§ **INFORMATION GIVEN**
━━━━━━

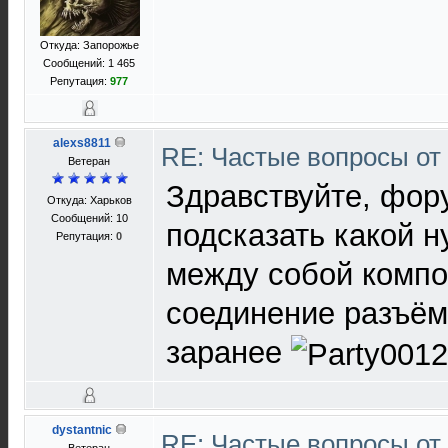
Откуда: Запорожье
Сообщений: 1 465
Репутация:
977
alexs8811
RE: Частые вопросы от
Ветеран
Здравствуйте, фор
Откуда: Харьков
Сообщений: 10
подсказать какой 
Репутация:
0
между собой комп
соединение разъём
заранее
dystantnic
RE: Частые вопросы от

━━━━━━

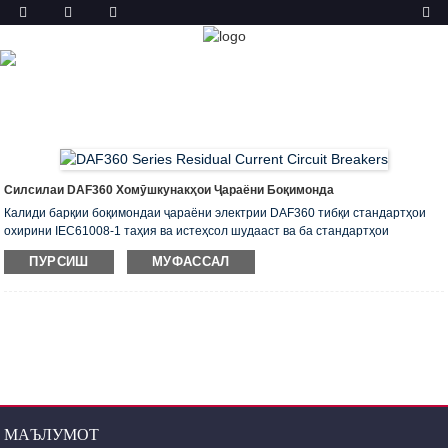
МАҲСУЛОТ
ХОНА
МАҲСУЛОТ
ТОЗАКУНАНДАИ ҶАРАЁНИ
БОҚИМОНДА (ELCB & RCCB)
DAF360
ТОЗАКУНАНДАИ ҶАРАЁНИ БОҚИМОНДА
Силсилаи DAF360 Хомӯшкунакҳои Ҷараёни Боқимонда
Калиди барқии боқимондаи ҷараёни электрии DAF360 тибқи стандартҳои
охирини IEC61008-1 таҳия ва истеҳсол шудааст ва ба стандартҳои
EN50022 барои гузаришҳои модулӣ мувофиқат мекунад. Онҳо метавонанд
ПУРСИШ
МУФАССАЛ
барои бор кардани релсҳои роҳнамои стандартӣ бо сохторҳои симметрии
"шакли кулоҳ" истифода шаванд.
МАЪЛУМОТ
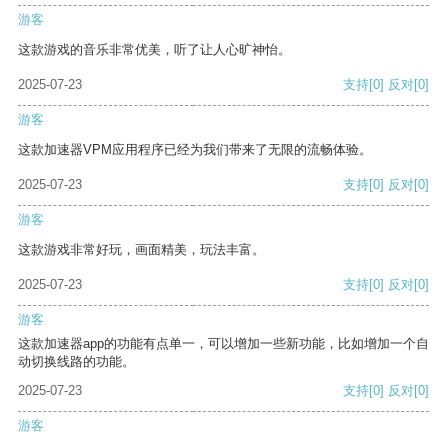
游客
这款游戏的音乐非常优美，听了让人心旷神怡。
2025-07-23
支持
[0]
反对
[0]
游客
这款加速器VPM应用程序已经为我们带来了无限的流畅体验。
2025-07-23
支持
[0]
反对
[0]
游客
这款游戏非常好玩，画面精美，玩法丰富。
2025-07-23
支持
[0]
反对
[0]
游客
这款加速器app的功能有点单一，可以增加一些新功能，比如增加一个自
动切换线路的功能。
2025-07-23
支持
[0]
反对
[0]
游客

━━━━━━

§ **WORK ITEM**
In the entries above, find every line with the word "ТОЗАКУНАНДАИ" and list it.

§ **OUTPUT**
ТОЗАКУНАНДАИ ҶАРАЁНИ
ТОЗАКУНАНДАИ ҶАРАЁНИ БОҚИМОНДА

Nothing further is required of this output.